Ed è proprio la storia della creazione ed emersione di Stuxnet a essere oggetto di Zero Days, il documentario che il cineasta ha presentato in concorso alla 66° Berlinale. Appare subito chiaro che lo scopo non fosse tratteggiare l’ennesimo “uomo nero”, fomentare il terrore o scuotere l’opinione pubblica con un‘opera di denuncia, bensì ottenere risposte e stimolare il nostro spirito critico. Ed è l’autore stesso a confermarci la speranza che gli intervistati si aprissero, dato che la storia era di dominio pubblico, tutto questo prima di accorgersi che l’attesa di scoprire i fatti era la vera anima del lungometraggio.
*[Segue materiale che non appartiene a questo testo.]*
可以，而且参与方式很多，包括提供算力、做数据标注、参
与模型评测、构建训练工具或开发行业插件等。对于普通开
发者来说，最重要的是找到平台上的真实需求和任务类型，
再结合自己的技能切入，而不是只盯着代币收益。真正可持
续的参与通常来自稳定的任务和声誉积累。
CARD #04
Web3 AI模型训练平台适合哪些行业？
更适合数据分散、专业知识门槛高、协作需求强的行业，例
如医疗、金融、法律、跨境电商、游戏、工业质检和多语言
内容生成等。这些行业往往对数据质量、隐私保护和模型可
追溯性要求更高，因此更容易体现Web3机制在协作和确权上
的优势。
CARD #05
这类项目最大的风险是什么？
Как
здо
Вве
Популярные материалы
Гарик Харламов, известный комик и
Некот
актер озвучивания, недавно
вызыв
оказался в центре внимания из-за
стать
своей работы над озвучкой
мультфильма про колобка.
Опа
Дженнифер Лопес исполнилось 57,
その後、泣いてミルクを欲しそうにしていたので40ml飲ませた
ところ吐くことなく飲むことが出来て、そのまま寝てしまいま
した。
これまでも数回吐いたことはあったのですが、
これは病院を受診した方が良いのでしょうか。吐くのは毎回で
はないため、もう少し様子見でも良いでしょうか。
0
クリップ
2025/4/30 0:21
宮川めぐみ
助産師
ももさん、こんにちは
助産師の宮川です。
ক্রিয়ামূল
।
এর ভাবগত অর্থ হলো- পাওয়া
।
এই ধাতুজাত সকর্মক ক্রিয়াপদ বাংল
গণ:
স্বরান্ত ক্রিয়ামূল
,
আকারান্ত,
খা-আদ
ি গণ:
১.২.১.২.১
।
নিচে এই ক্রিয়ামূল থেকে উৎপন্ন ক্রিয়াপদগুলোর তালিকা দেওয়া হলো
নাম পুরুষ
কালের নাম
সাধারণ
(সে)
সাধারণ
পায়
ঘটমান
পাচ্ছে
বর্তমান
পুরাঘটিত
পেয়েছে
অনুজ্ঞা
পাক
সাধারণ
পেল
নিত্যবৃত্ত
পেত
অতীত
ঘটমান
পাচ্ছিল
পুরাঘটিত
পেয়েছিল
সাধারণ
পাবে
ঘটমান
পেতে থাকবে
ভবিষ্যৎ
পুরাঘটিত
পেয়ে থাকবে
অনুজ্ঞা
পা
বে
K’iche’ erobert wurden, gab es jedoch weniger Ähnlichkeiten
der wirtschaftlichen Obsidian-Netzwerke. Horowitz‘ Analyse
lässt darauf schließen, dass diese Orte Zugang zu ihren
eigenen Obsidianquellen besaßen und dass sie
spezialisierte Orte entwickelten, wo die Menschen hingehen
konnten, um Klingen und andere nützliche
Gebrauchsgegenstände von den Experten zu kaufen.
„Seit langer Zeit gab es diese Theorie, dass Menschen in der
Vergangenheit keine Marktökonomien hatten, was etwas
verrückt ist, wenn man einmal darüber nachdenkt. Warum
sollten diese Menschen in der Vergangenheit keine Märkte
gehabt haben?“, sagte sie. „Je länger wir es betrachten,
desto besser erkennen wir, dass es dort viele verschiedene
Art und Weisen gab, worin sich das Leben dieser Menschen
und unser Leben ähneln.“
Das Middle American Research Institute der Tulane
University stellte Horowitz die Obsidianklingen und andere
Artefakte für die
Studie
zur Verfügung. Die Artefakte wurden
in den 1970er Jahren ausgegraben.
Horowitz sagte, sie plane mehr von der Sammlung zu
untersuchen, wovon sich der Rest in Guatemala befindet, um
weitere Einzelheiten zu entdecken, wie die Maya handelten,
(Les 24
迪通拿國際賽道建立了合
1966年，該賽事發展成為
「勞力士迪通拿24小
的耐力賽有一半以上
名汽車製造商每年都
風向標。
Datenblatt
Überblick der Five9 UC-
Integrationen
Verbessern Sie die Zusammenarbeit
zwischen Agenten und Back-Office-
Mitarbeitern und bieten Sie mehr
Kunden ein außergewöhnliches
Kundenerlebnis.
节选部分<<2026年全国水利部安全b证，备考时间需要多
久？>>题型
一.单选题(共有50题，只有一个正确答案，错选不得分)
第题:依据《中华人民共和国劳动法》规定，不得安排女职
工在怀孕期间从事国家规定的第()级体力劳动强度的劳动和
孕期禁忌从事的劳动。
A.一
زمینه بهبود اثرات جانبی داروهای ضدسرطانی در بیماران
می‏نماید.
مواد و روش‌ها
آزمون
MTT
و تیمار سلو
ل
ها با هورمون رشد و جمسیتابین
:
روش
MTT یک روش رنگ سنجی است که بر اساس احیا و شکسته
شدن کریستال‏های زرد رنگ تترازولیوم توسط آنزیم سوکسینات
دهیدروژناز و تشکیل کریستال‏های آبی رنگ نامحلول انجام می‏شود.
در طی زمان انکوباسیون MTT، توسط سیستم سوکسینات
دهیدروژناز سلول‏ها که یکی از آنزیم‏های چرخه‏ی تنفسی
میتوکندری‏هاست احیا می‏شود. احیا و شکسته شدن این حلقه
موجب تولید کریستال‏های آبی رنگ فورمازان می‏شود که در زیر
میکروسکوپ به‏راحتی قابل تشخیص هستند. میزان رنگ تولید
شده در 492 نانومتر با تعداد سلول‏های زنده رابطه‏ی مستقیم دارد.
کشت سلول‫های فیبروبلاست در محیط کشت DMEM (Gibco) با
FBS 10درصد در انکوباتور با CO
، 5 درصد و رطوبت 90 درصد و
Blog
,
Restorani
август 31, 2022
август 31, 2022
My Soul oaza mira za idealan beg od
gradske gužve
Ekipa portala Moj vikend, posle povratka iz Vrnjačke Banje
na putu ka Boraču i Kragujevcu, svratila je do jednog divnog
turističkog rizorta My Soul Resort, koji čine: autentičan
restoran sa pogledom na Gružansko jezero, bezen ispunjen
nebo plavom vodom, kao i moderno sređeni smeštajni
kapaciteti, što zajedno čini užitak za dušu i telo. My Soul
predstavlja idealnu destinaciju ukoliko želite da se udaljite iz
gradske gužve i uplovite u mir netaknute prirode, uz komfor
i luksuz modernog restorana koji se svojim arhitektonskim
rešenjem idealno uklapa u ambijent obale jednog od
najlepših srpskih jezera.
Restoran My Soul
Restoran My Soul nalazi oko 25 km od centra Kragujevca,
Alla fine, nonostante il timore di non aver nulla da raccontare, ha ottenuto più di un documentario e/o di un film: il suo è un intenso docu-thriller.

Vediamo immagini di repertorio, sentiamo il racconto di persone che ricoprivano cariche pubbliche cruciali e di esperti che lavoravano per Symantec, e altre società che prevengono quotidianamente i maggiori rischi informatici, riusciamo a seguire i discorsi nonostante i tecnicismi, ma è lo stupore a occuparci la mente. Com’è possibile che non ce ne siamo accorti? Perché, siamo onesti, prima di oggi quanti di noi si ricordavano di Stuxnet? E quanti erano consapevoli delle potenziali conseguenze di un worm? Nessuno.

Ed è in questo che Zero Days vince: è interessante, non morboso, espone i fatti in modo chiaro e intrigante, è carico di suspense, è alla portata di chiunque ed è – soprattutto – disarmante oltre ogni previsione.